Specifically, France's all-important vote would come down to its view of whether a "non" at the Security Council is the best way to restrain the "hyper-power" United States. On the one hand, France hopes vetoing a U.N.-sponsored war could prove its place on the Permanent Five as a counterbalance to American hegemony. On the other, France recognizes this plan could backfire -- if states subsequently write off the U.N. as a forum for conflict resolution. In light of the current wrangling within the Security Council, this is a distinct possibility.
The other key state is Russia, whose ambivalence has less to do with the moral basis of Iraqi regime change than the amount of cash a postwar Iraq would put in its pocket. As the chairman of the Russian foreign affairs committee recently put it: "There is an $8 billion state debt owed by Iraq to Russia, we have serious oil interests, and the Iraqi market is a major buyer of Russian goods. We need to hear a strong message from Washington that they understand our concerns in this area."
From Mexico to Cameroon, the same cost-benefit strategic analysis will determine the votes of the ten rotating Security Council members -- not eleventh-hour moral revelations, as U.N. enthusiasts seem to think.

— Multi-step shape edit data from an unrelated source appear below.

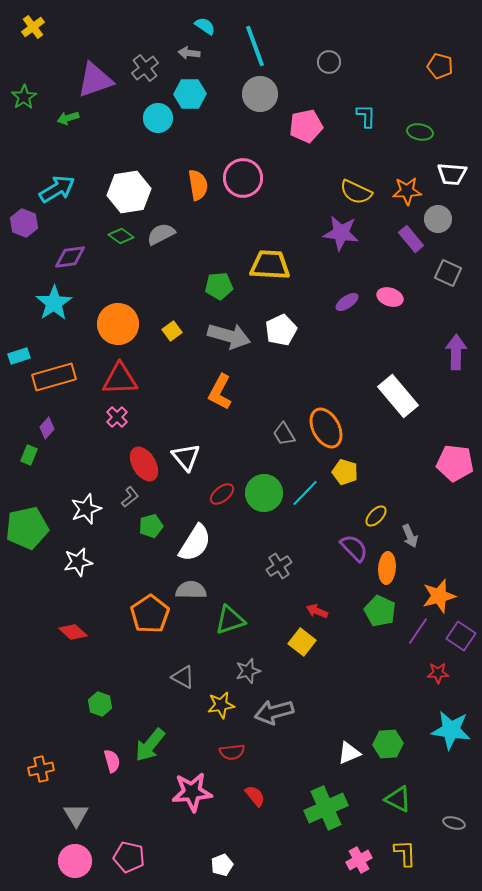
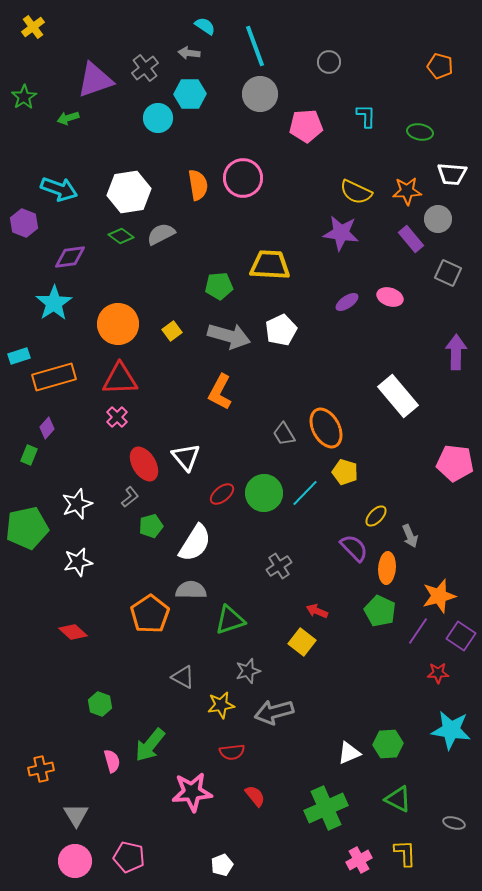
pink pentagon at (306, 126): rotated 8 degrees clockwise
cyan arrow at (57, 189): moved 2 px right; rotated 51 degrees clockwise
white star at (86, 509): moved 9 px left, 5 px up
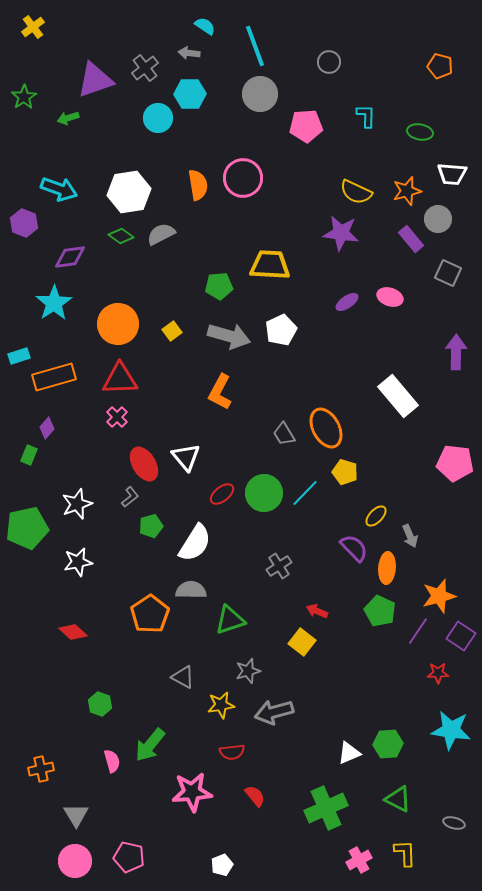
orange star at (407, 191): rotated 12 degrees counterclockwise
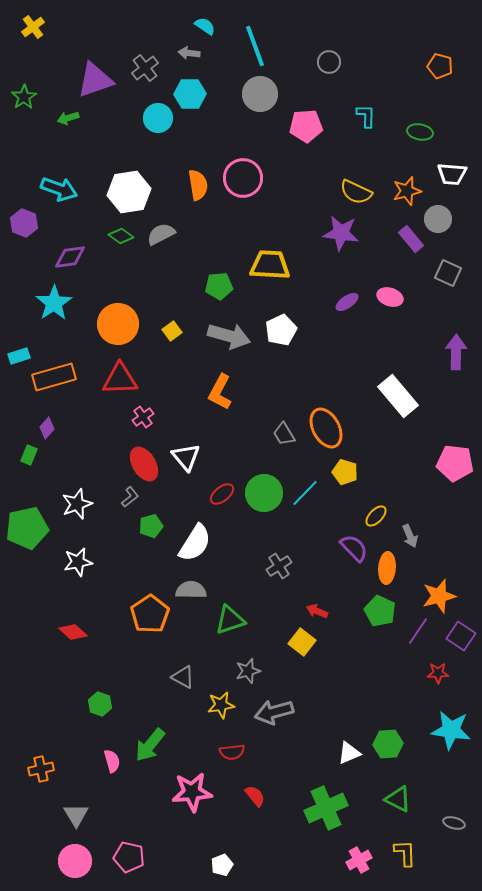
pink cross at (117, 417): moved 26 px right; rotated 10 degrees clockwise
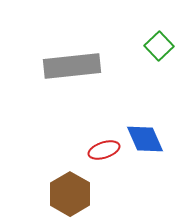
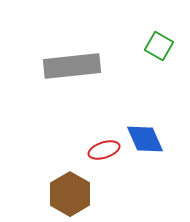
green square: rotated 16 degrees counterclockwise
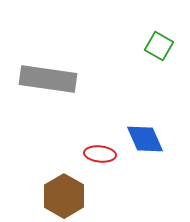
gray rectangle: moved 24 px left, 13 px down; rotated 14 degrees clockwise
red ellipse: moved 4 px left, 4 px down; rotated 24 degrees clockwise
brown hexagon: moved 6 px left, 2 px down
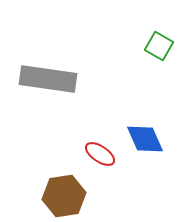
red ellipse: rotated 28 degrees clockwise
brown hexagon: rotated 21 degrees clockwise
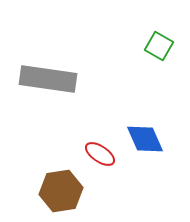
brown hexagon: moved 3 px left, 5 px up
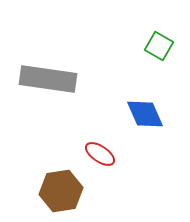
blue diamond: moved 25 px up
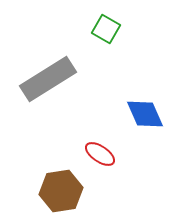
green square: moved 53 px left, 17 px up
gray rectangle: rotated 40 degrees counterclockwise
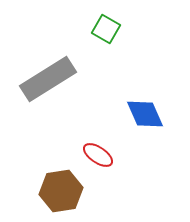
red ellipse: moved 2 px left, 1 px down
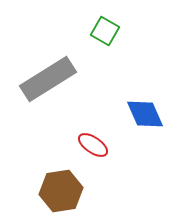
green square: moved 1 px left, 2 px down
red ellipse: moved 5 px left, 10 px up
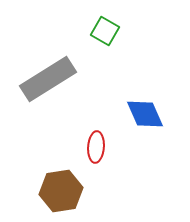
red ellipse: moved 3 px right, 2 px down; rotated 60 degrees clockwise
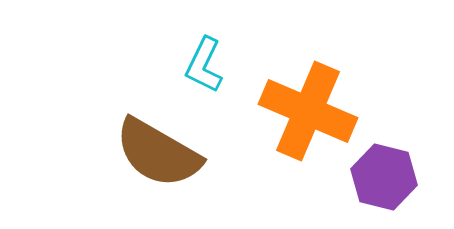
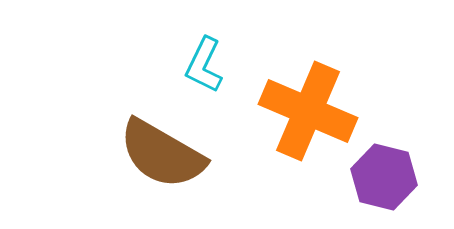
brown semicircle: moved 4 px right, 1 px down
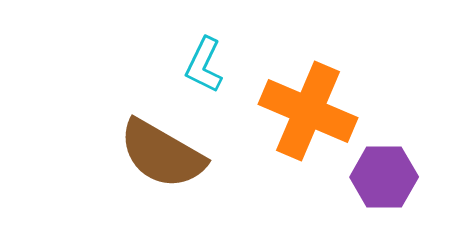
purple hexagon: rotated 14 degrees counterclockwise
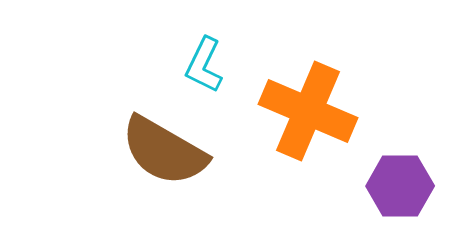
brown semicircle: moved 2 px right, 3 px up
purple hexagon: moved 16 px right, 9 px down
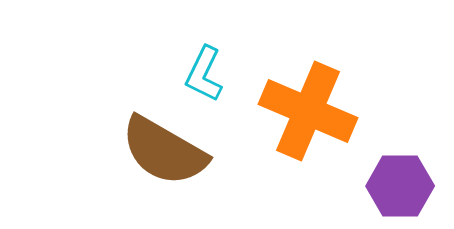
cyan L-shape: moved 9 px down
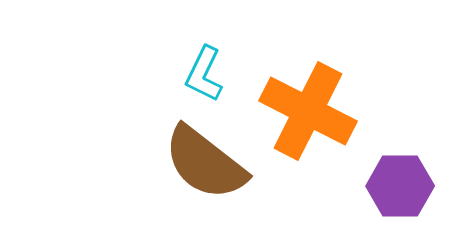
orange cross: rotated 4 degrees clockwise
brown semicircle: moved 41 px right, 12 px down; rotated 8 degrees clockwise
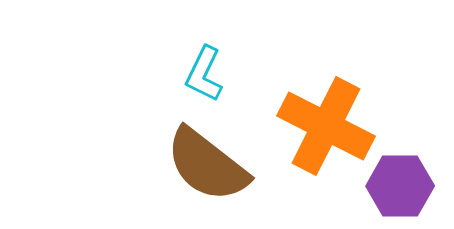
orange cross: moved 18 px right, 15 px down
brown semicircle: moved 2 px right, 2 px down
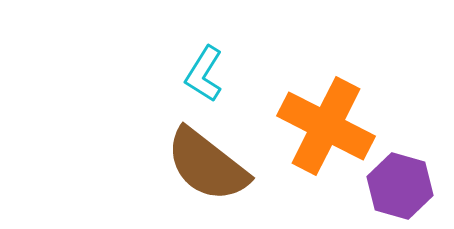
cyan L-shape: rotated 6 degrees clockwise
purple hexagon: rotated 16 degrees clockwise
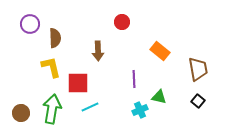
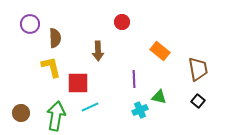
green arrow: moved 4 px right, 7 px down
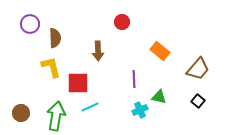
brown trapezoid: rotated 50 degrees clockwise
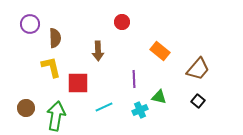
cyan line: moved 14 px right
brown circle: moved 5 px right, 5 px up
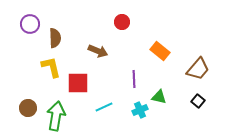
brown arrow: rotated 66 degrees counterclockwise
brown circle: moved 2 px right
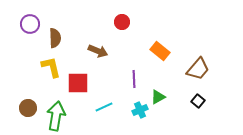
green triangle: moved 1 px left; rotated 42 degrees counterclockwise
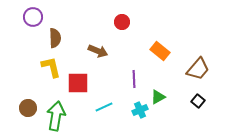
purple circle: moved 3 px right, 7 px up
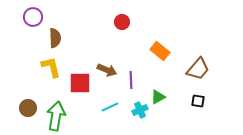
brown arrow: moved 9 px right, 19 px down
purple line: moved 3 px left, 1 px down
red square: moved 2 px right
black square: rotated 32 degrees counterclockwise
cyan line: moved 6 px right
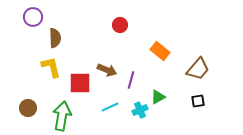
red circle: moved 2 px left, 3 px down
purple line: rotated 18 degrees clockwise
black square: rotated 16 degrees counterclockwise
green arrow: moved 6 px right
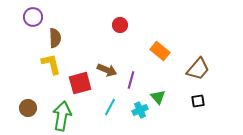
yellow L-shape: moved 3 px up
red square: rotated 15 degrees counterclockwise
green triangle: rotated 42 degrees counterclockwise
cyan line: rotated 36 degrees counterclockwise
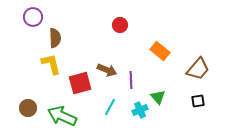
purple line: rotated 18 degrees counterclockwise
green arrow: rotated 76 degrees counterclockwise
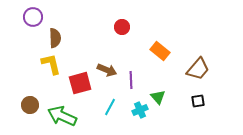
red circle: moved 2 px right, 2 px down
brown circle: moved 2 px right, 3 px up
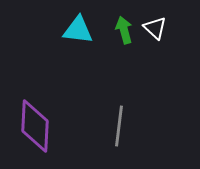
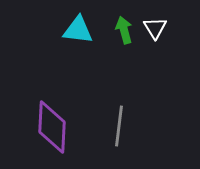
white triangle: rotated 15 degrees clockwise
purple diamond: moved 17 px right, 1 px down
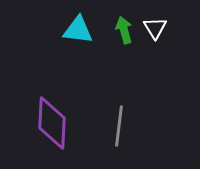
purple diamond: moved 4 px up
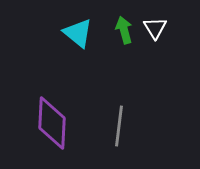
cyan triangle: moved 3 px down; rotated 32 degrees clockwise
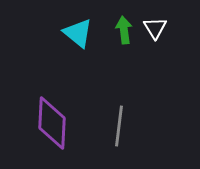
green arrow: rotated 8 degrees clockwise
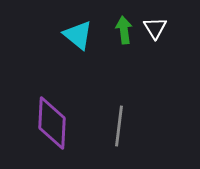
cyan triangle: moved 2 px down
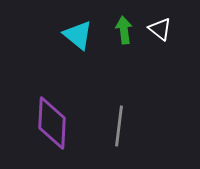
white triangle: moved 5 px right, 1 px down; rotated 20 degrees counterclockwise
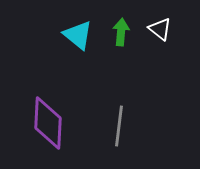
green arrow: moved 3 px left, 2 px down; rotated 12 degrees clockwise
purple diamond: moved 4 px left
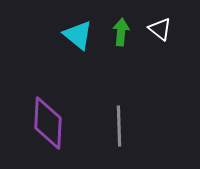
gray line: rotated 9 degrees counterclockwise
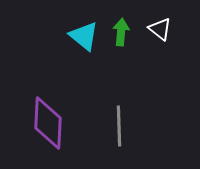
cyan triangle: moved 6 px right, 1 px down
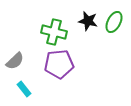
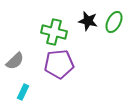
cyan rectangle: moved 1 px left, 3 px down; rotated 63 degrees clockwise
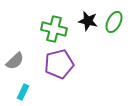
green cross: moved 3 px up
purple pentagon: rotated 8 degrees counterclockwise
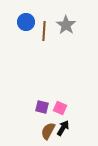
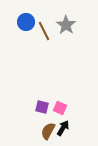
brown line: rotated 30 degrees counterclockwise
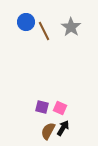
gray star: moved 5 px right, 2 px down
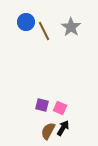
purple square: moved 2 px up
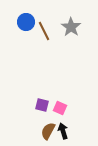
black arrow: moved 3 px down; rotated 49 degrees counterclockwise
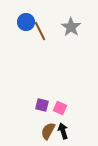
brown line: moved 4 px left
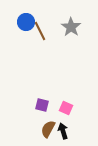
pink square: moved 6 px right
brown semicircle: moved 2 px up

"The United Nations is today an instrument through which its members try to protect and promote their respective national interests," the political scientist Hans Morgenthau pointed out almost 50 years ago. The U.N.'s position on the war will not make the war or the U.N. itself any more or less morally relevant. Yet if the U.N.'s decision contributes to keeping Saddam in power, it could well make the world more vulnerable to terrorist attacks. The final opportunity for moral relevance has long passed, but the U.N. may still be able to promote international peace and stability, starting in the Persian Gulf.